From 1929 to 1931, R. R. Rife astonished journalists with early demonstrations of high magnification time-lapse cine-micrography but no filmmaker can be credited for popularizing time-lapse more than Dr. John Ott, whose life-work is documented in the DVD-film Exploring the Spectrum.
Ott's initial "day-job" career was that of a banker, with time-lapse movie photography, mostly of plants, initially just a hobby. Starting in the 1930s, Ott bought and built more and more time-lapse equipment, eventually building a large greenhouse full of plants, cameras, and even self-built automated electric motion control systems for moving the cameras to follow the growth of plants as they developed. He time-lapsed his entire greenhouse of plants and cameras as they worked – a virtual symphony of time-lapse movement. His work was featured on a late 1950s episode of the request TV show, You Asked For It.
Ott discovered that the movement of plants could be manipulated by varying the amount of water the plants were given, and varying the color-temperature of the lights in the studio. Some colors caused the plants to flower, and other colors caused the plants to bear fruit. Ott discovered ways to change the sex of plants merely by varying the light source color-temperature. By using these techniques, Ott time-lapse animated plants "dancing" up and down in synch to pre-recorded music tracks. His cinematography of flowers blooming in such classic documentaries as Walt Disney's Secrets of Life (1956), pioneered the modern use of time-lapse on film and television. Ott wrote several books on the history of his time-lapse adventures, My Ivory Cellar (1958), Health and Light (1979), and the film documentary Exploring the Spectrum (DVD 2008).

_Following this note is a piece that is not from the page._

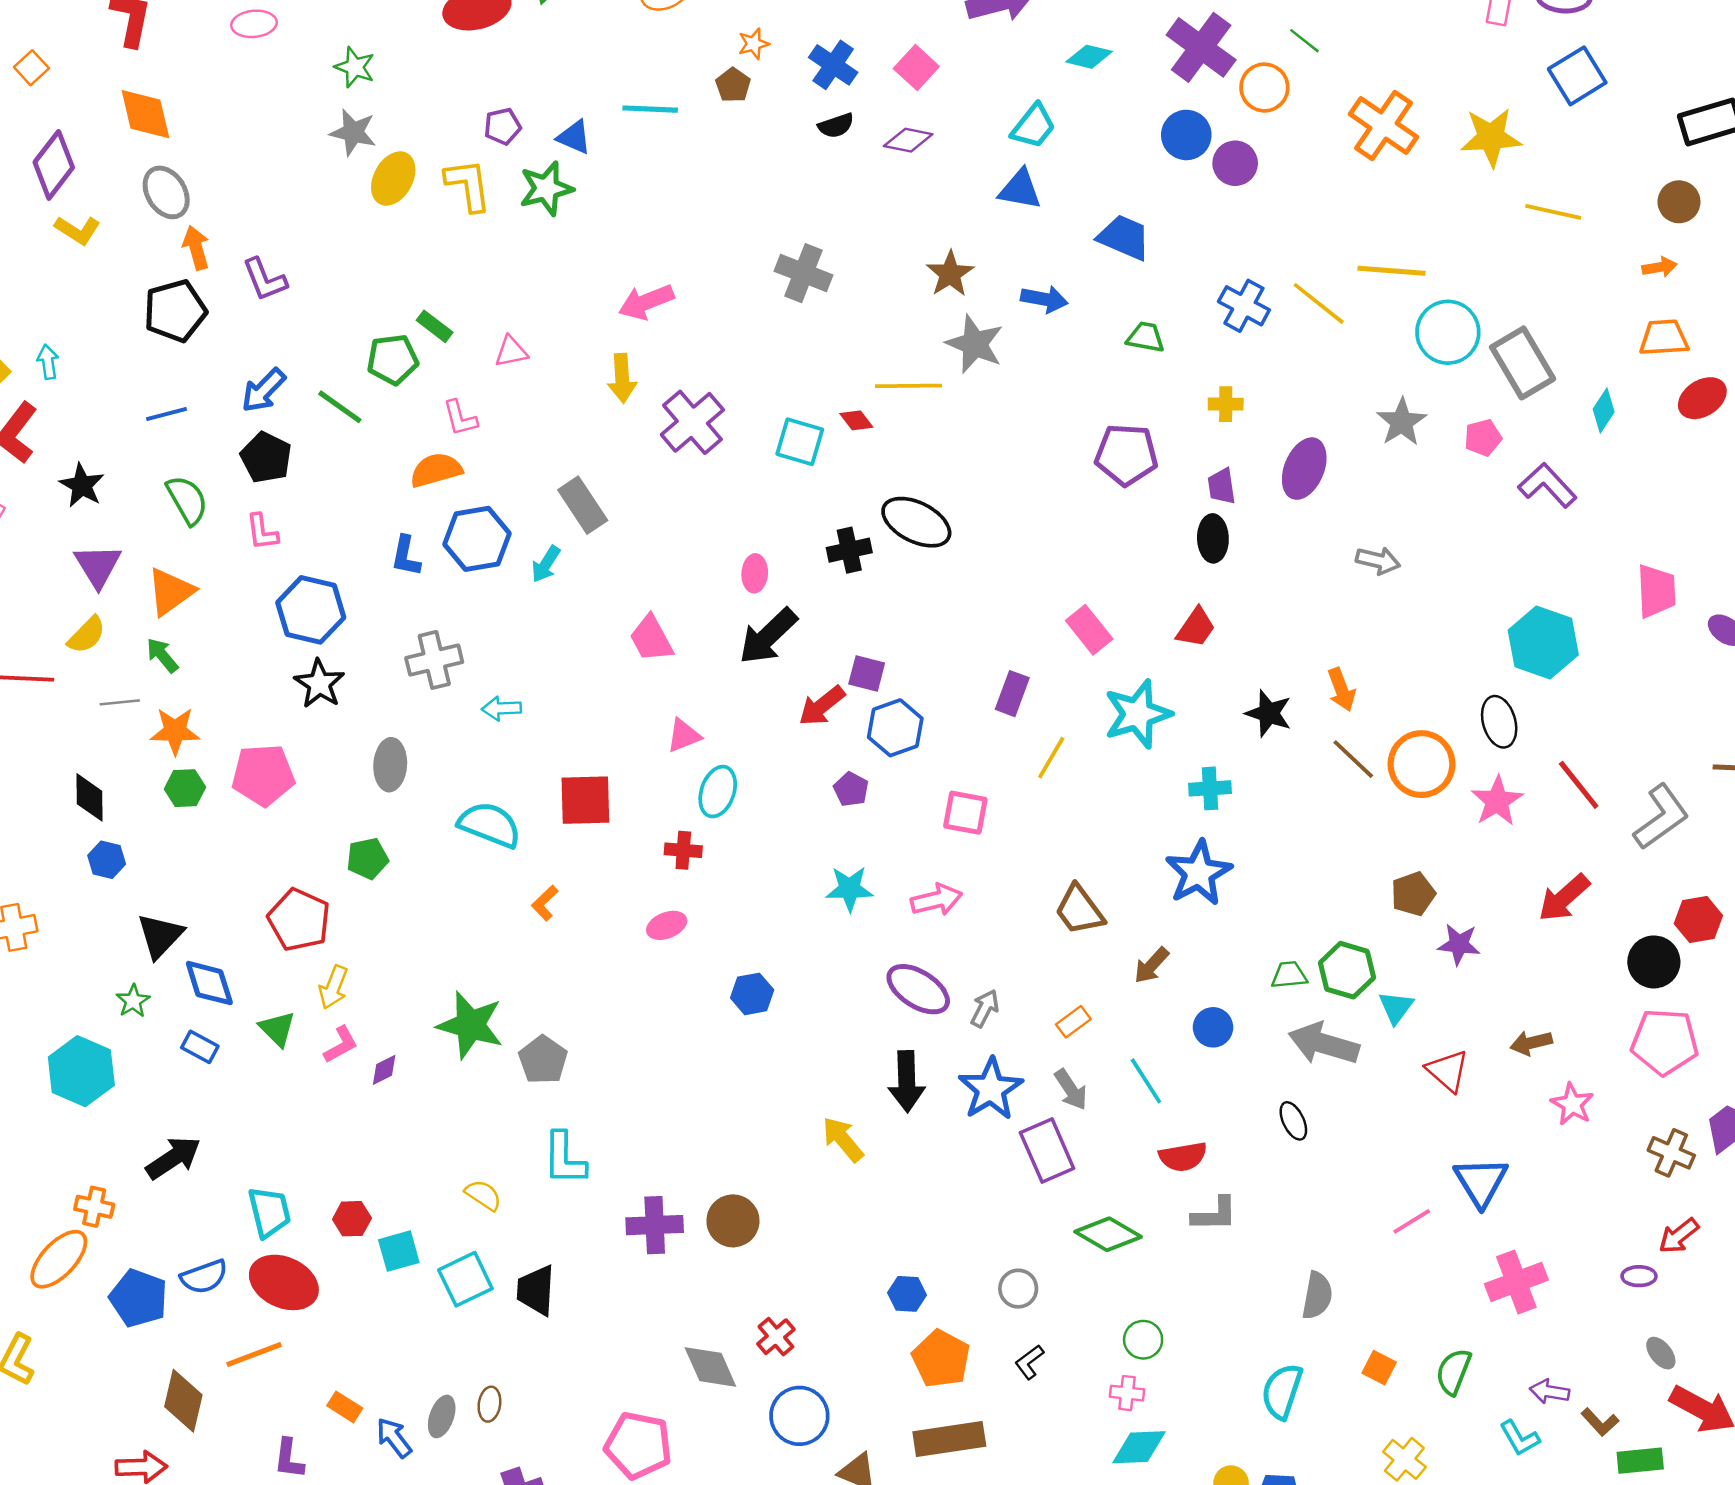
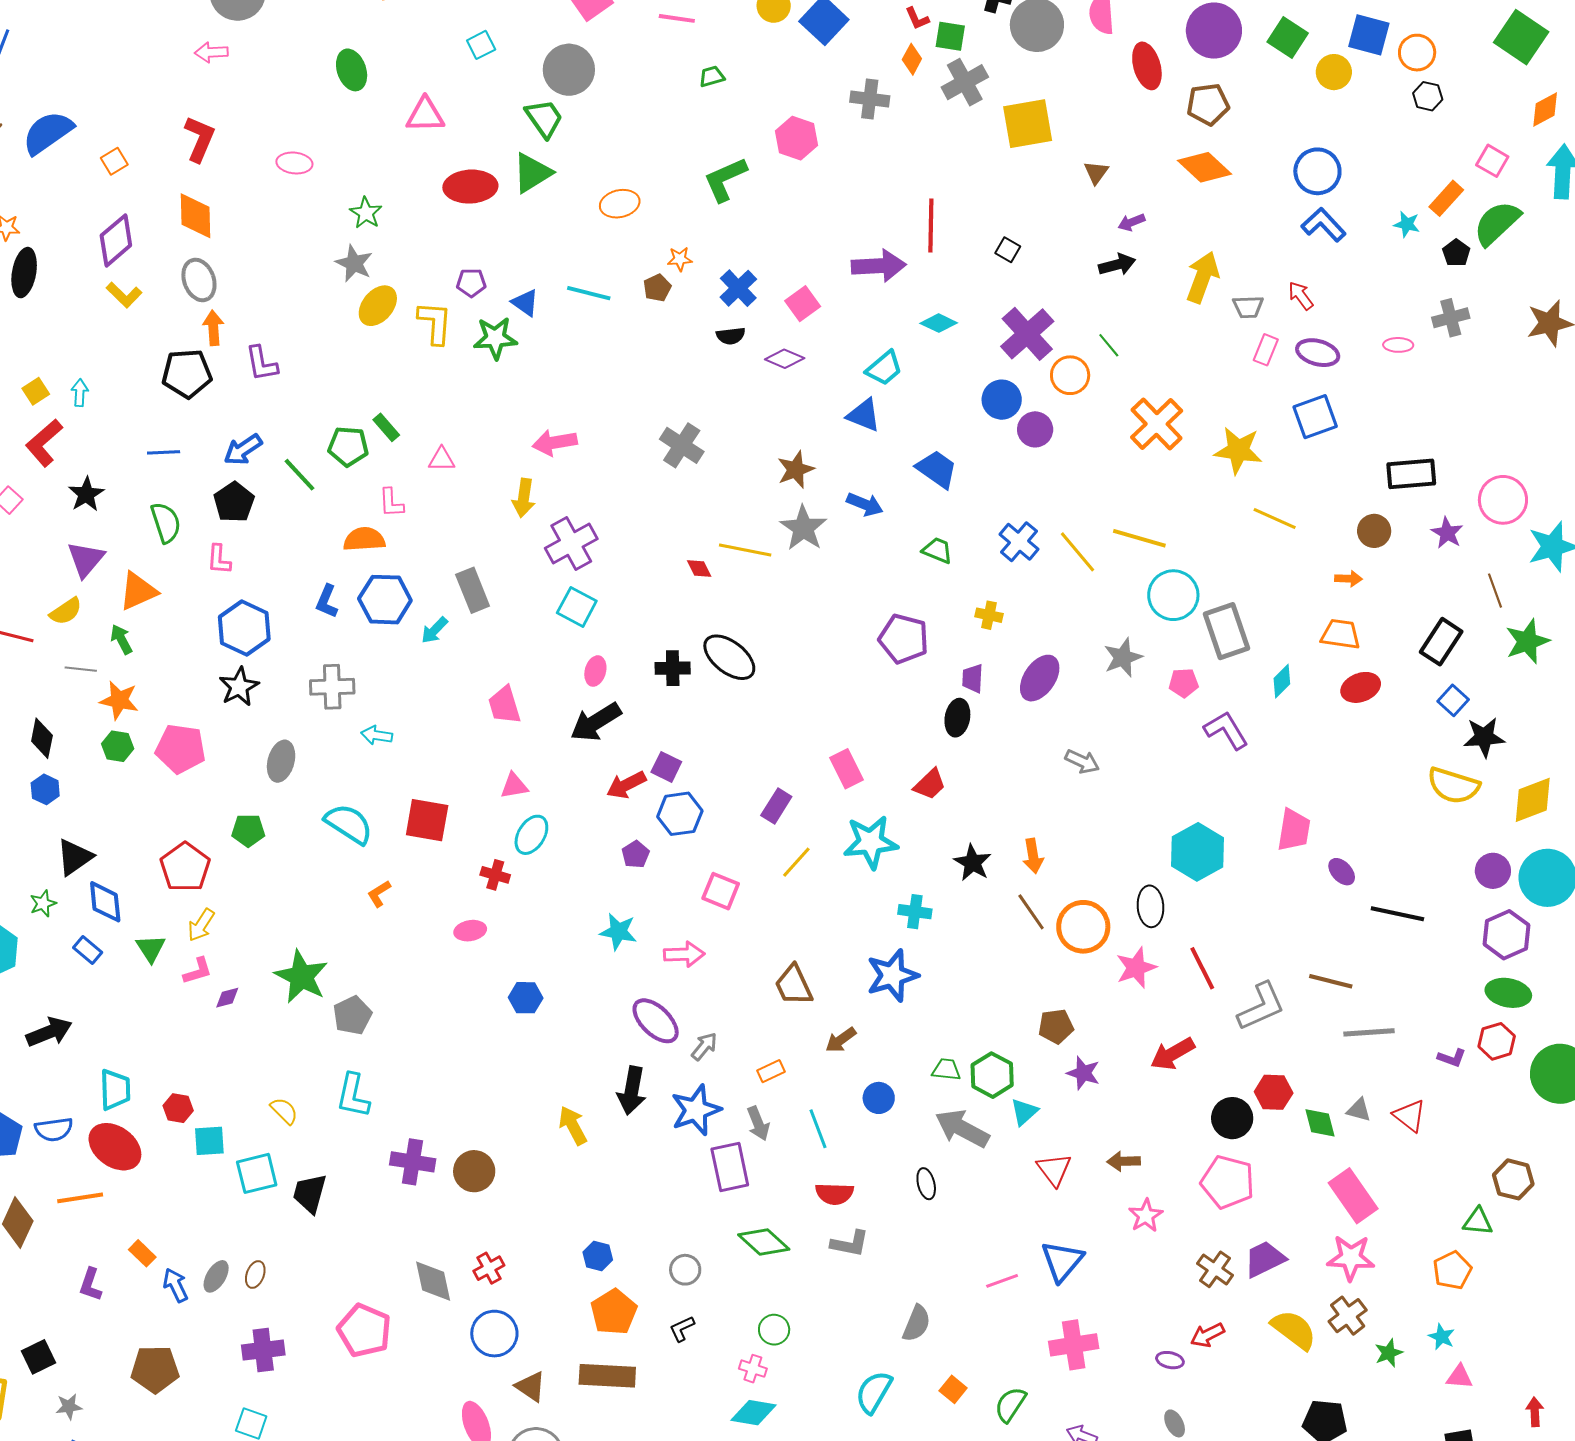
cyan square: (800, 442) -> (577, 607), moved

The Oxford Scientific Film Institute in Oxford, United Kingdom specializes in time-lapse and slow-motion systems, and has developed camera systems that can go into (and move through) small places. Their footage has appeared in TV documentaries and movies.
PBS's NOVA series aired a full episode on time-lapse (and slow motion) photography and systems in 1981 titled Moving Still. Highlights of Oxford's work are slow-motion shots of a dog shaking water off himself, with close ups of drops knocking a bee off a flower, as well as time-lapse of the decay of a dead mouse.

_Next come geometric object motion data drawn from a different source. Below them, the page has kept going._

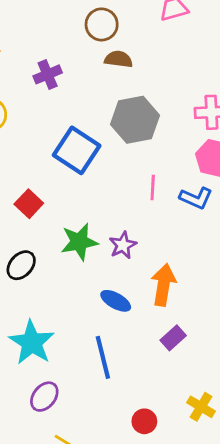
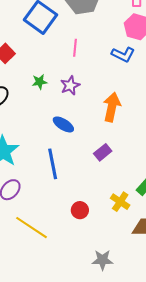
pink line: (153, 187) -> (75, 48), moved
green star: (79, 242) -> (40, 82), size x0.6
orange arrow: (163, 285) -> (112, 107), moved

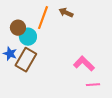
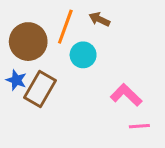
brown circle: (18, 28) -> (28, 42), size x1.6
cyan circle: (28, 37) -> (83, 55), moved

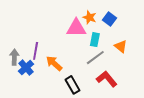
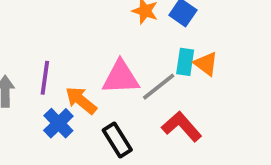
pink triangle: (76, 28) -> (121, 77), moved
cyan rectangle: (95, 40) -> (185, 62), moved
blue cross: (26, 68) -> (58, 123), moved

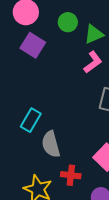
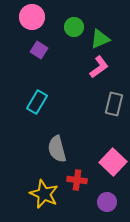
purple square: (33, 45) -> (39, 50), size x0.7
cyan rectangle: (31, 120) -> (37, 102), moved

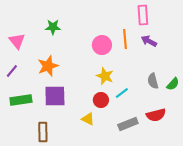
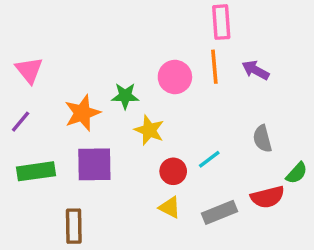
pink rectangle: (143, 15) -> (221, 22), moved
green star: (53, 27) -> (125, 96), moved
yellow star: (105, 76) -> (149, 130), moved
green semicircle: (173, 84) -> (297, 173), moved
yellow triangle: (88, 119) -> (170, 207), moved

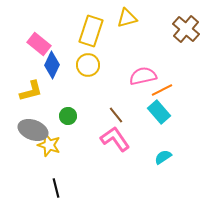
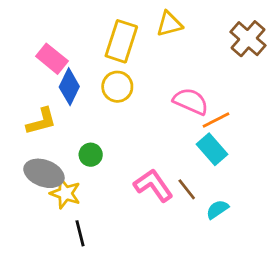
pink semicircle: (143, 76) -> (191, 101), turned 36
brown line: (116, 115) -> (187, 189), moved
black line: (56, 188) -> (80, 233), moved

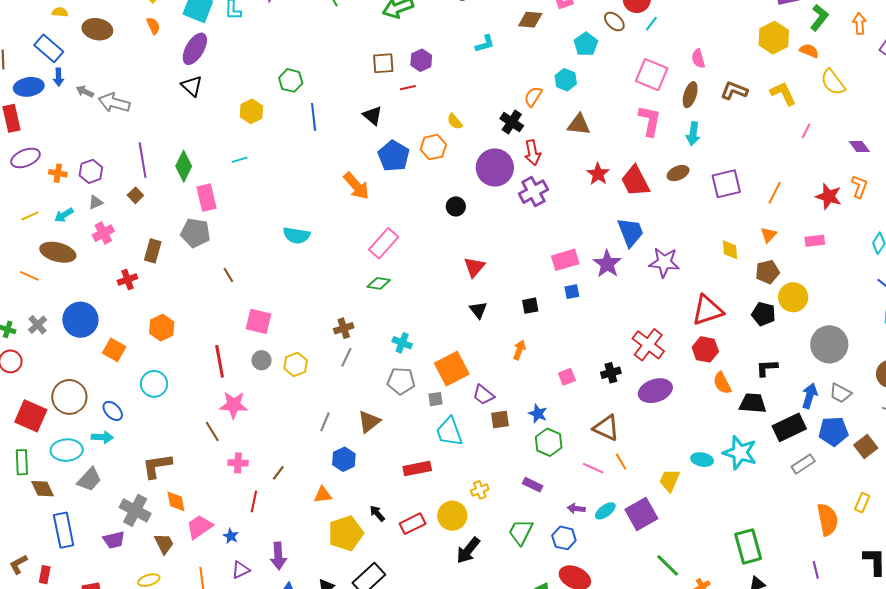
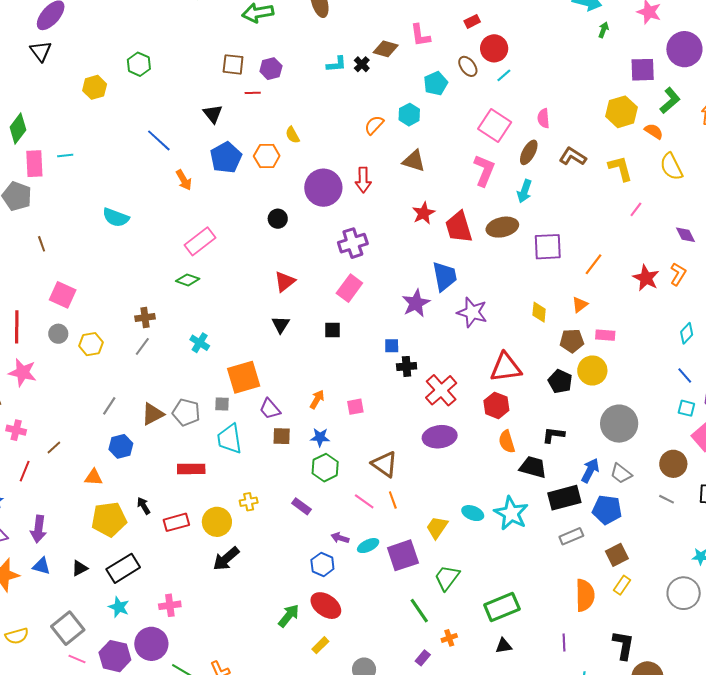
blue line: (314, 117) -> (159, 140), moved, turned -52
black cross: (512, 122) -> (362, 64), moved, size x0.7
cyan line: (240, 160) -> (65, 155), moved
brown ellipse: (678, 173) -> (502, 227), size x1.4
orange arrow: (356, 186) -> (184, 180), size x0.7
purple cross: (533, 192) -> (353, 243), moved
pink rectangle: (815, 241) -> (605, 335), moved
pink rectangle: (565, 260) -> (349, 288), moved, turned -48
blue square: (572, 292) -> (392, 346), moved
orange arrow: (519, 350) -> (317, 399), moved
black cross: (611, 373) -> (407, 366), moved
gray pentagon: (401, 381) -> (186, 412), moved
blue star: (538, 414) -> (320, 437), turned -30
brown square: (866, 447) -> (617, 555), moved
green trapezoid: (521, 532) -> (447, 578), moved
green rectangle: (748, 546) -> (502, 607), turned 72

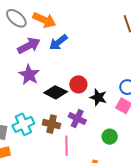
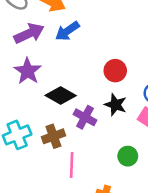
red circle: (78, 84) -> (115, 71), moved
purple cross: (77, 118) -> (85, 117), moved
brown cross: (52, 124) -> (53, 136), turned -36

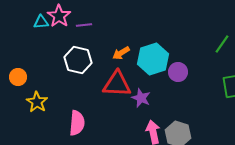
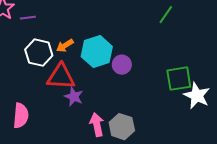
green line: (222, 44) -> (166, 15), moved
white hexagon: (78, 60) -> (39, 53), moved
purple star: (141, 98) -> (74, 97), moved

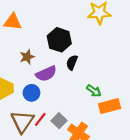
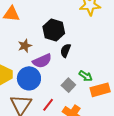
blue circle: (31, 93) -> (29, 78), size x1.5
red line: (40, 119) -> (48, 105), moved
gray square: (59, 121) -> (68, 85), moved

The first major usage of time-lapse in a feature film was Koyaanisqatsi (1983). The non-narrative film, directed by Godfrey Reggio, contained time-lapse of clouds, crowds, and cities filmed by cinematographer Ron Fricke. Years later, Ron Fricke produced a solo project called Chronos shot on IMAX cameras, which is still frequently played on Discovery HD. Fricke used the technique extensively in the documentary Baraka (1992) which he photographed on Todd-AO (70 mm) film. Recent films made entirely in time-lapse photography include Nate North's film, Silicon Valley Time-lapse, which holds the distinction of being the first feature-length film shot almost entirely in three-frame high dynamic range, as well as artist Peter Bo Rappmund's three feature-length documentaries, Psychohydrography (2010), Tectonics (2012), and Topophilia (2015).

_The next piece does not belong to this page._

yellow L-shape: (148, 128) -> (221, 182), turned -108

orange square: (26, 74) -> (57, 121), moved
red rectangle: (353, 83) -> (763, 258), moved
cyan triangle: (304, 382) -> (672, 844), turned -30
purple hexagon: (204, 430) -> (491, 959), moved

Countless other films, commercials, TV shows and presentations have included time-lapse.
For example, Peter Greenaway's film A Zed & Two Noughts featured a sub-plot involving time-lapse photography of decomposing animals and included a composition called "Time-lapse" written for the film by Michael Nyman. In the late 1990s, Adam Zoghlin's time-lapse cinematography was featured in the CBS television series Early Edition, depicting the adventures of a character that receives tomorrow's newspaper today. David Attenborough's 1995 series, The Private Life of Plants, also utilised the technique extensively.
The frame rate of time-lapse movie photography can be varied to virtually any degree, from a rate approaching a normal frame rate (between 24 and 30 frames per second) to only one frame a day, a week, or longer, depending on subject.
The term "time-lapse" can also apply to how long the shutter of the camera is open during the exposure of each frame of film (or video), and has also been applied to the use of long-shutter openings used in still photography in some older photography circles. In movies, both kinds of time-lapse can be used together, depending on the sophistication of the camera system being used. A night shot of stars moving as the Earth rotates requires both forms. A long exposure of each frame is necessary to enable the dim light of the stars to register on the film. Lapses in time between frames provide the rapid movement when the film is viewed at normal speed.
As the frame rate of time-lapse approaches normal frame rates, these "mild" forms of time-lapse are sometimes referred to simply as fast motion or (in video) fast forward. This type of borderline time-lapse resembles a VCR in a fast forward ("scan") mode. A man riding a bicycle will display legs pumping furiously while he flashes through city streets at the speed of a racing car. Longer exposure rates for each frame can also produce blurs in the man's leg movements, heightening the illusion of speed.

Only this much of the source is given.